(Records from a data source)

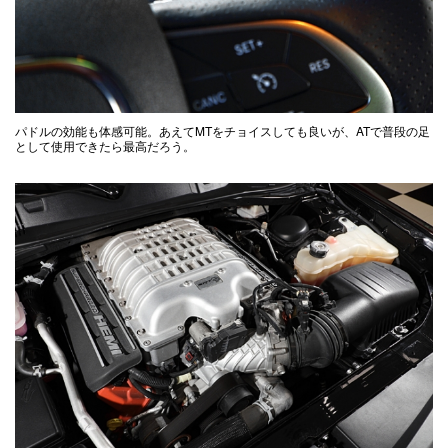
パドルの効能も体感可能。あえてMTをチョイスしても良いが、ATで普段の足
として使用できたら最高だろう。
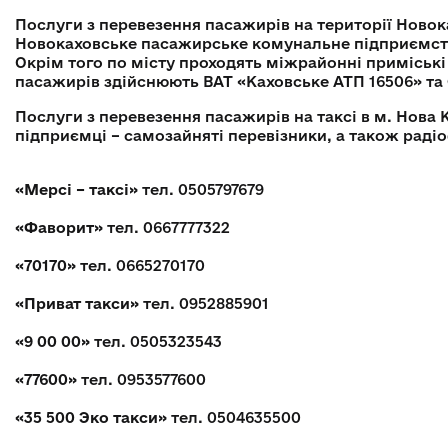
Послуги з перевезення пасажирів на території Новок
Новокаховське пасажирське комунальне підприємст
Окрім того по місту проходять міжрайонні приміськ
пасажирів здійснюють ВАТ «Каховське АТП 16506» та
Послуги з перевезення пасажирів на таксі в м. Нова 
підприємці – самозайняті перевізники, а також раді
«Мерсі – таксі»
тел. 0505797679
«Фаворит»
тел. 0667777322
«70170»
тел. 0665270170
«Приват такси»
тел. 0952885901
«9 00 00»
тел. 0505323543
«77600»
тел. 0953577600
«35 500 Эко такси»
тел. 0504635500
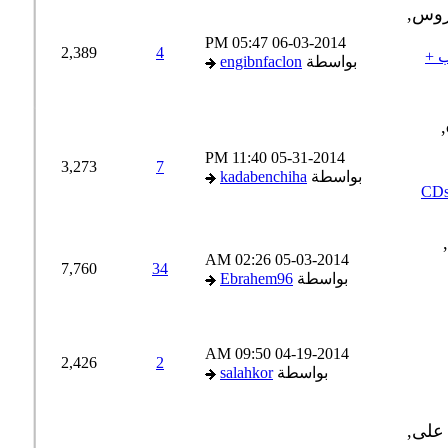
05:47 PM
06-03-2014
2,389
4
 +
بواسطة
engibnfaclon
11:40 PM
05-31-2014
3,273
7
بواسطة
kadabenchiha
02:26 AM
05-03-2014
7,760
34
بواسطة
Ebrahem96
09:50 AM
04-19-2014
2,426
2
بواسطة
salahkor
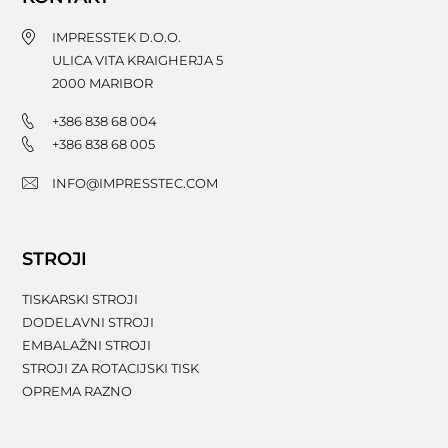
IMPRESSTEK D.O.O.
ULICA VITA KRAIGHERJA 5
2000
MARIBOR
+386 838 68 004
+386 838 68 005
INFO@IMPRESSTEC.COM
STROJI
TISKARSKI STROJI
DODELAVNI STROJI
EMBALAŽNI STROJI
STROJI ZA ROTACIJSKI TISK
OPREMA RAZNO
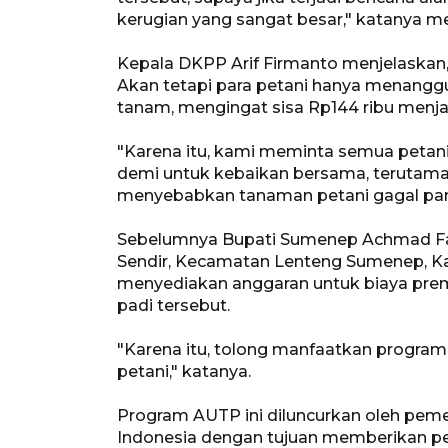
kerugian yang sangat besar," katanya m
Kepala DKPP Arif Firmanto menjelaskan,
Akan tetapi para petani hanya menanggu
tanam, mengingat sisa Rp144 ribu menj
"Karena itu, kami meminta semua petan
demi untuk kebaikan bersama, terutama a
menyebabkan tanaman petani gagal pan
Sebelumnya Bupati Sumenep Achmad Fauz
Sendir, Kecamatan Lenteng Sumenep, K
menyediakan anggaran untuk biaya premi
padi tersebut.
"Karena itu, tolong manfaatkan program i
petani," katanya.
Program AUTP ini diluncurkan oleh peme
Indonesia dengan tujuan memberikan per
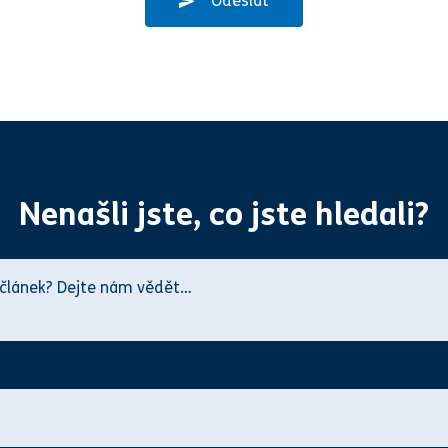
Odeslat
Nenašli jste, co jste hledali?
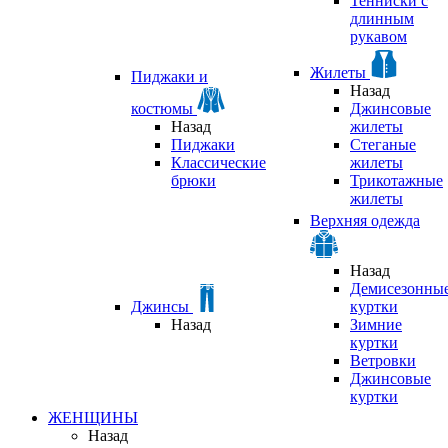
Тенниски с
длинным
рукавом
Жилеты
Пиджаки и
Назад
костюмы
Джинсовые
Назад
жилеты
Пиджаки
Стеганые
Классические
жилеты
брюки
Трикотажные
жилеты
Верхняя одежда
Назад
Демисезонны
Джинсы
куртки
Назад
Зимние
куртки
Ветровки
Джинсовые
куртки
ЖЕНЩИНЫ
Назад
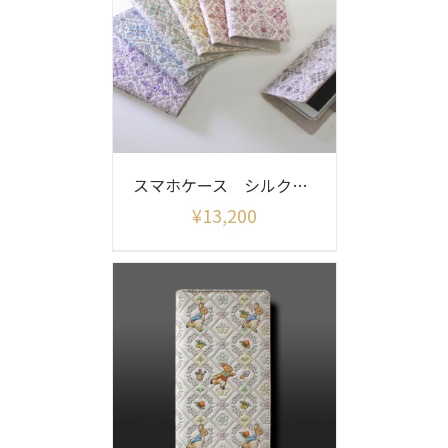
スマホケース シルクロード
¥
13,200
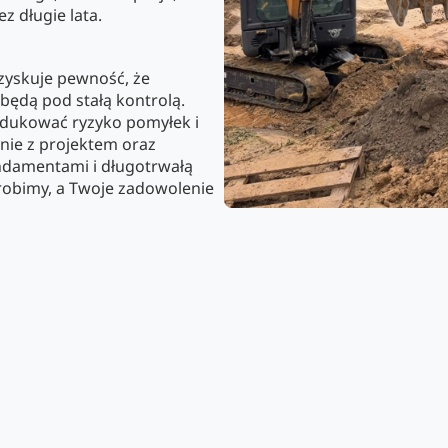
z długie lata.
zyskuje pewność, że
 będą pod stałą kontrolą.
redukować ryzyko pomyłek i
nie z projektem oraz
ndamentami i długotrwałą
 robimy, a Twoje zadowolenie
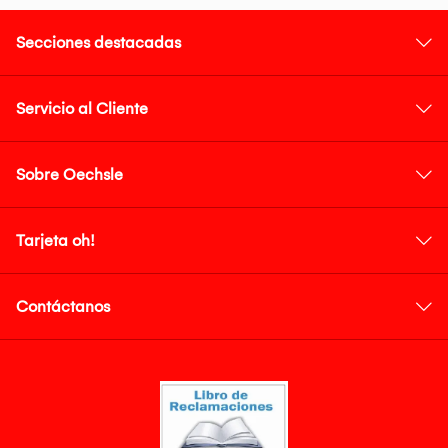
Secciones destacadas
Servicio al Cliente
Sobre Oechsle
Tarjeta oh!
Contáctanos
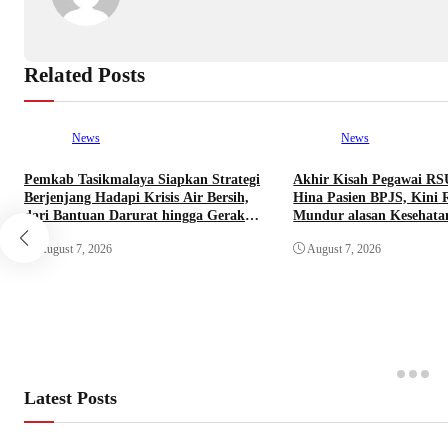
Related Posts
News
News
Pemkab Tasikmalaya Siapkan Strategi
Akhir Kisah Pegawai RS
Berjenjang Hadapi Krisis Air Bersih,
Hina Pasien BPJS, Kini 
dari Bantuan Darurat hingga Gerakan
Mundur alasan Kesehata
Reboisasi
August 7, 2026
August 7, 2026
Latest Posts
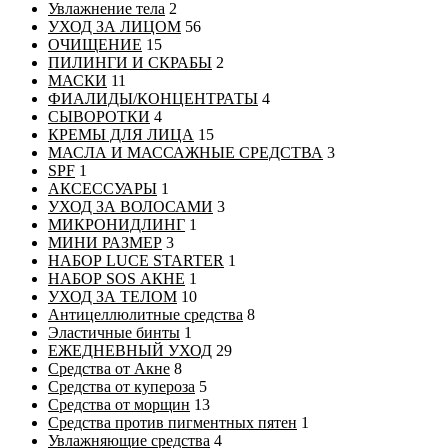
Увлажнение тела
2
УХОД ЗА ЛИЦОМ
56
ОЧИЩЕНИЕ
15
ПИЛИНГИ И СКРАБЫ
2
МАСКИ
11
ФИАЛИДЫ/КОНЦЕНТРАТЫ
4
СЫВОРОТКИ
4
КРЕМЫ ДЛЯ ЛИЦА
15
МАСЛА И МАССАЖНЫЕ СРЕДСТВА
3
SPF
1
АКСЕССУАРЫ
1
УХОД ЗА ВОЛОСАМИ
3
МИКРОНИДЛИНГ
1
МИНИ РАЗМЕР
3
НАБОР LUCE STARTER
1
НАБОР SOS АКНЕ
1
УХОД ЗА ТЕЛОМ
10
Антицеллюлитные средства
8
Эластичные бинты
1
ЕЖЕДНЕВНЫЙ УХОД
29
Средства от Акне
8
Средства от купероза
5
Средства от морщин
13
Средства против пигментных пятен
1
Увлажняющие средства
4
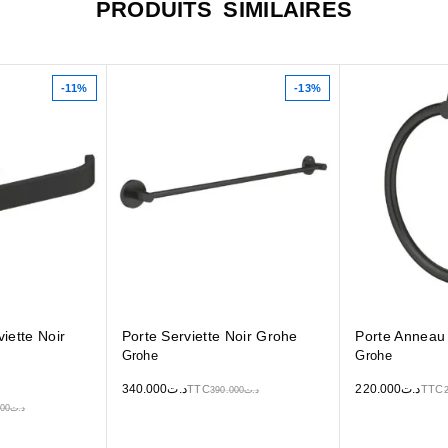
PRODUITS SIMILAIRES
-11%
-13%
iette Noir
Porte Serviette Noir Grohe
Porte Anneau
Grohe
Grohe
340.000
د.ت
220.000
د.ت
TTC
TTC
390.000
د.ت
000
د.ت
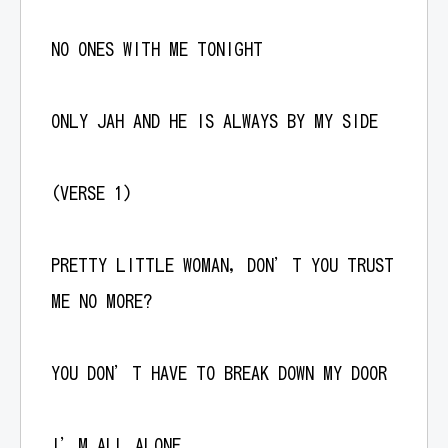
NO ONES WITH ME TONIGHT
ONLY JAH AND HE IS ALWAYS BY MY SIDE
(VERSE 1)
PRETTY LITTLE WOMAN, DON’T YOU TRUST
ME NO MORE?
YOU DON’T HAVE TO BREAK DOWN MY DOOR
I’M ALL ALONE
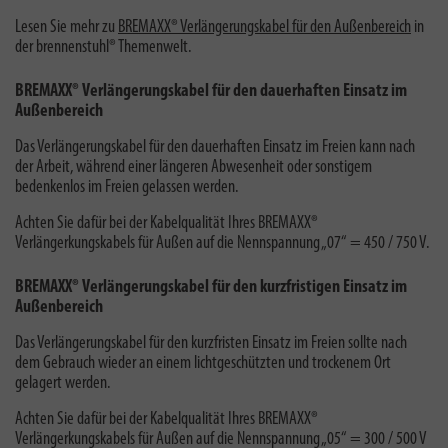
Lesen Sie mehr zu
BREMAXX® Verlängerungskabel für den Außenbereich
in
der brennenstuhl® Themenwelt.
BREMAXX® Verlängerungskabel für den dauerhaften Einsatz im
Außenbereich
Das Verlängerungskabel für den dauerhaften Einsatz im Freien kann nach
der Arbeit, während einer längeren Abwesenheit oder sonstigem
bedenkenlos im Freien gelassen werden.
Achten Sie dafür bei der Kabelqualität Ihres BREMAXX®
Verlängerkungskabels für Außen auf die Nennspannung „07“ = 450 / 750 V.
BREMAXX® Verlängerungskabel für den kurzfristigen Einsatz im
Außenbereich
Das Verlängerungskabel für den kurzfristen Einsatz im Freien sollte nach
dem Gebrauch wieder an einem lichtgeschützten und trockenem Ort
gelagert werden.
Achten Sie dafür bei der Kabelqualität Ihres BREMAXX®
Verlängerkungskabels für Außen auf die Nennspannung „05“ = 300 / 500 V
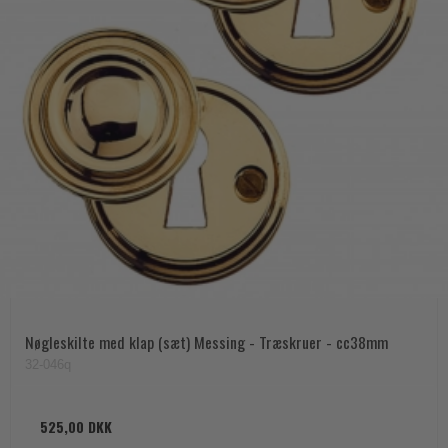
Nøgleskilte med klap (sæt) Messing - Træskruer - cc38mm
32-046q
525,00 DKK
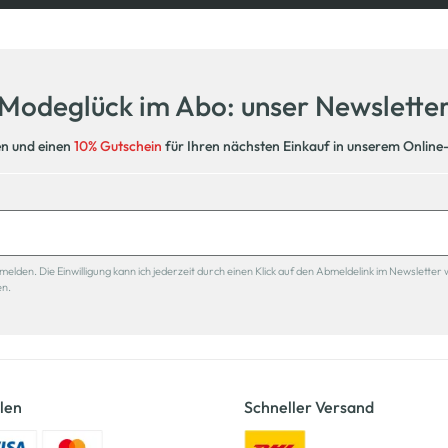
Modeglück im Abo: unser Newslette
en und einen
10% Gutschein
für Ihren nächsten Einkauf in unserem Online
den. Die Einwilligung kann ich jederzeit durch einen Klick auf den Abmeldelink im Newsletter 
en.
len
Schneller Versand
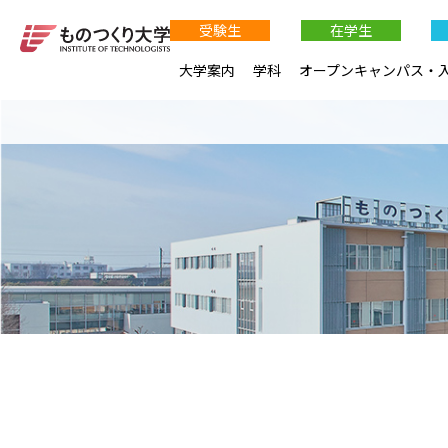
受験生
在学生
大学案内
学科
オープンキャンパス・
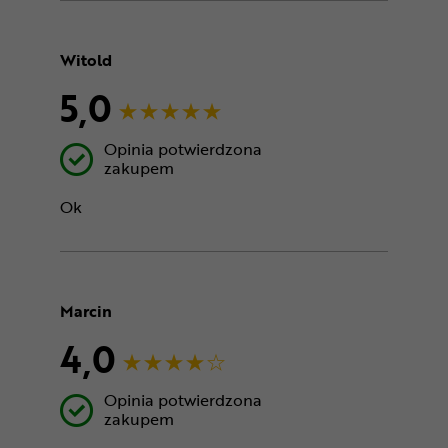
Witold
5,0
Opinia potwierdzona
zakupem
Ok
Marcin
4,0
Opinia potwierdzona
zakupem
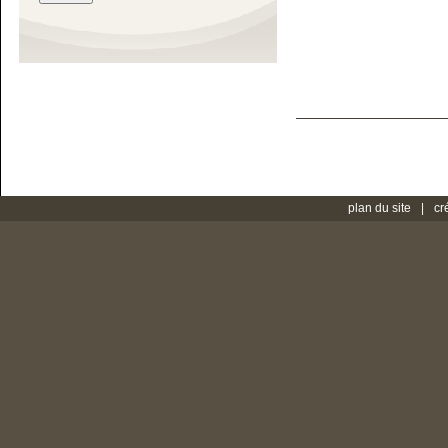
plan du site
cr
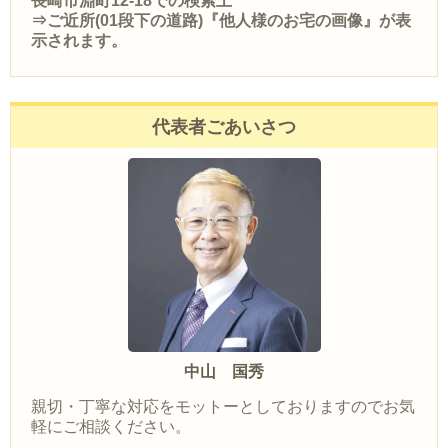
長崎市淵町12-18での検索上
⇒ご近所(01段下の道路)『他人様のお宅の画像』が表
示されます。
代表者ごあいさつ
中山 国秀
親切・丁寧な対応をモットーとしておりますのでお気
軽にご相談ください。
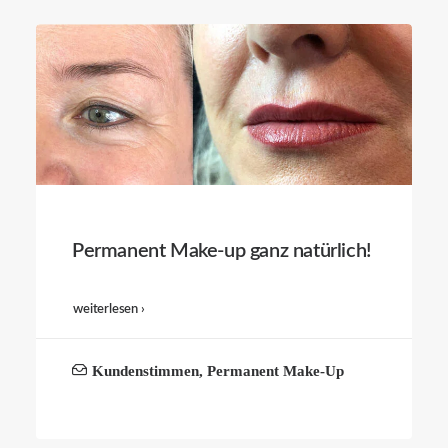
Permanent Make-up ganz natürlich!
weiterlesen ›
Kundenstimmen
,
Permanent Make-Up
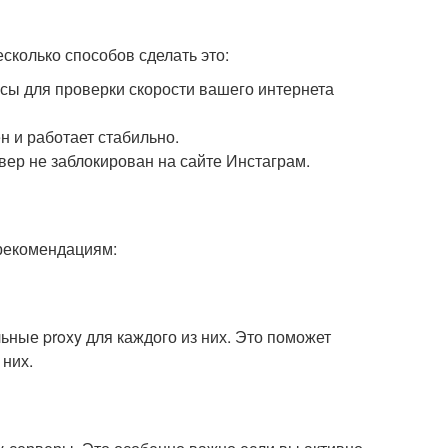
сколько способов сделать это:
исы для проверки скорости вашего интернета
ен и работает стабильно.
ервер не заблокирован на сайте Инстаграм.
 рекомендациям:
ьные proxy для каждого из них. Это поможет
 них.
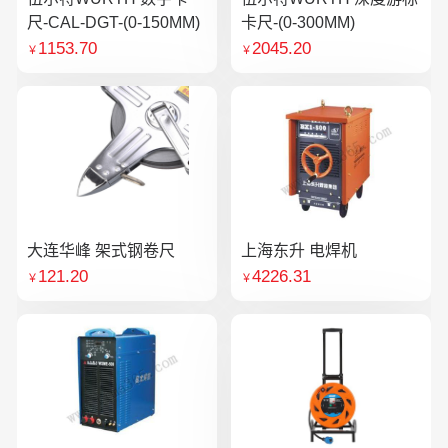
尺-CAL-DGT-(0-150MM)
卡尺-(0-300MM)
1153.70
2045.20
￥
￥
大连华峰 架式钢卷尺
上海东升 电焊机
121.20
4226.31
￥
￥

=== To do ===
All that is needed is how many lines of the data contain "untuk", stated as a number.

=== Expected output ===
2